(Corrects length of Vigodman's tenure in lead to 3 years)
* Erez Vigodman to step down immediately
* Shares have slumped in wake of patent setbacks,
* Investors call for major changes in the company
By Tova Cohen and Bill Berkrot
TEL AVIV/NEW YORK, Feb 7 The chief executive of
Teva Pharmaceutical Industries, the world's biggest
maker of generic drugs, stepped down after three years following
a series of strategic stumbles and legal and operational
setbacks that sent its shares plummeting.
Teva, Israel's largest company, said on Monday Chief
Executive Erez Vigodman was stepping down immediately and would
be replaced on an interim basis by Chairman Yitzhak Peterburg.

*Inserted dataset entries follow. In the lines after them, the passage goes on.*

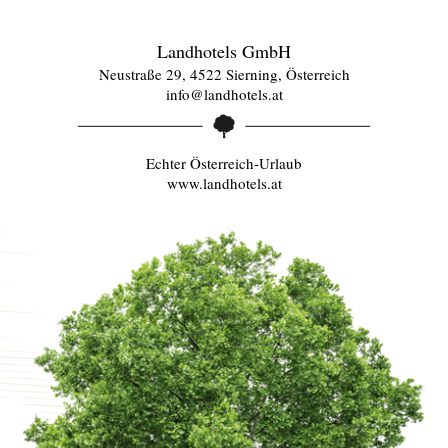
Landhotels GmbH
Neustraße 29, 4522 Sierning, Österreich
info@landhotels.at
Echter Österreich-Urlaub
www.landhotels.at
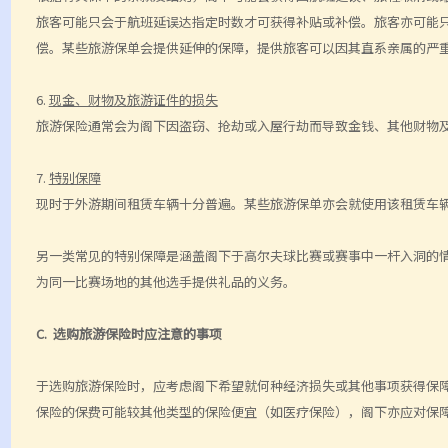
旅客可能只会于航班延误达指定时数才可获得补贴或补偿。旅客亦可能
偿。某些旅游保单会提供延伸的保障，提供旅客可以因其直系亲属的严
6.
现金、财物及旅游证件的损失
旅游保险通常会为阁下因
盗窃、抢劫或入屋行劫而导致金钱、其他财物
7.
特别保障
现时于外游期间租赁车辆十分普遍。某些旅游保单亦会就使用该租赁车
另一类常见的特别保障是涵盖阁下于高尔夫球比赛或赛事中一杆入洞的
为同一比
赛场地的其他选手提供礼品的义务。
C.
选购旅游保险时应注意的事项
于选购旅游保险时，应考虑阁下希望就何种经济损失或其
他事项获得保
保险的保费可能较其他类型的保险便宜（如医疗保险），阁下亦应对保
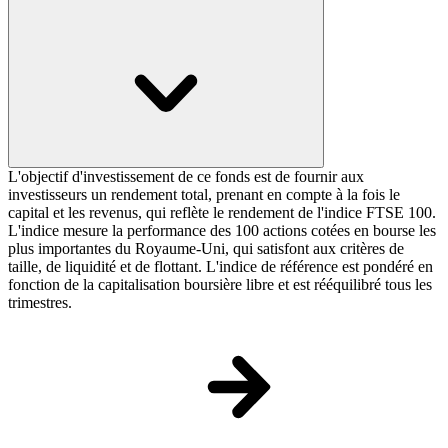
L'objectif d'investissement de ce fonds est de fournir aux
investisseurs un rendement total, prenant en compte à la fois le
capital et les revenus, qui reflète le rendement de l'indice FTSE 100.
L'indice mesure la performance des 100 actions cotées en bourse les
plus importantes du Royaume-Uni, qui satisfont aux critères de
taille, de liquidité et de flottant. L'indice de référence est pondéré en
fonction de la capitalisation boursière libre et est rééquilibré tous les
trimestres.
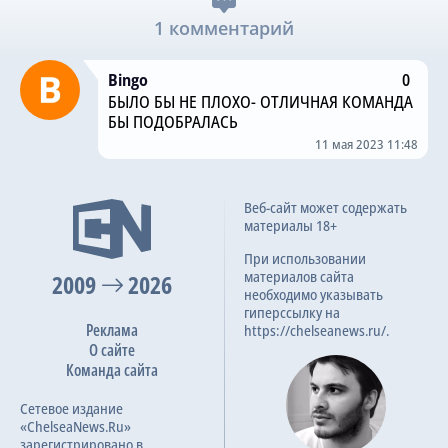
1 комментарий
Bingo
0
БЫЛО БЫ НЕ ПЛОХО- ОТЛИЧНАЯ КОМАНДА
БЫ ПОДОБРАЛАСЬ
11 мая 2023 11:48
Веб-сайт может содержать
материалы 18+
При использовании
материалов сайта
2009
2026
необходимо указывать
гиперссылку на
Реклама
https://chelseanews.ru/.
О сайте
Команда сайта
Сетевое издание
«ChelseaNews.Ru»
зарегистрировано в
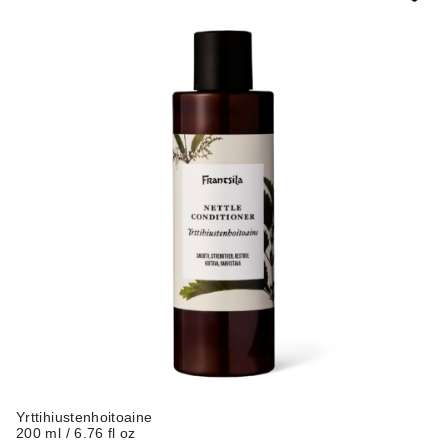
Yrttihiustenhoitoaine
200 ml / 6.76 fl oz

A string of questionable and costly acquisitions, along with
delayed drug launches, has prompted calls for a management
overhaul to lead sweeping structural changes - such as a spin
off of its branded drugs businesses and an increased pipeline -
to restore investor confidence.
Teva shares, which hit $72 in July 2015, tumbled to
a 10-year low of $32.20 last week on the New York Stock Exchange
after a U.S. court found patents invalid on Teva's most
important branded product, multiple sclerosis treatment
Copaxone. The drug accounted for almost a fifth of Teva's
revenue last year.
The shares fell more than 2 percent in extended trading
after Vigodman's departure, which comes after the head of its
generics drugs division, Siggi Olafsson, left the company.
Erez Vigodman joined Teva in 2014 after rejuvenating an
ailing Israeli agrochemical firm earned him a reputation as a
turnaround specialist and dealmaker.
But a series of stumbles have had investors calling for a
shakeup at Teva.
Vigodman embarked on a costly buying spree that culminated
in last year's acquisition of the Actavis generics drug business
for $40.5 billion - a price investors said was too high.
A $2.3 billion deal for Mexican drugmaker Rimsa has led to
both sides suing each other. Teva also paid $144 million to get
a migraine patch called Zecuity, but had to pull the product in
2016 after reports that patients were being scarred or burned.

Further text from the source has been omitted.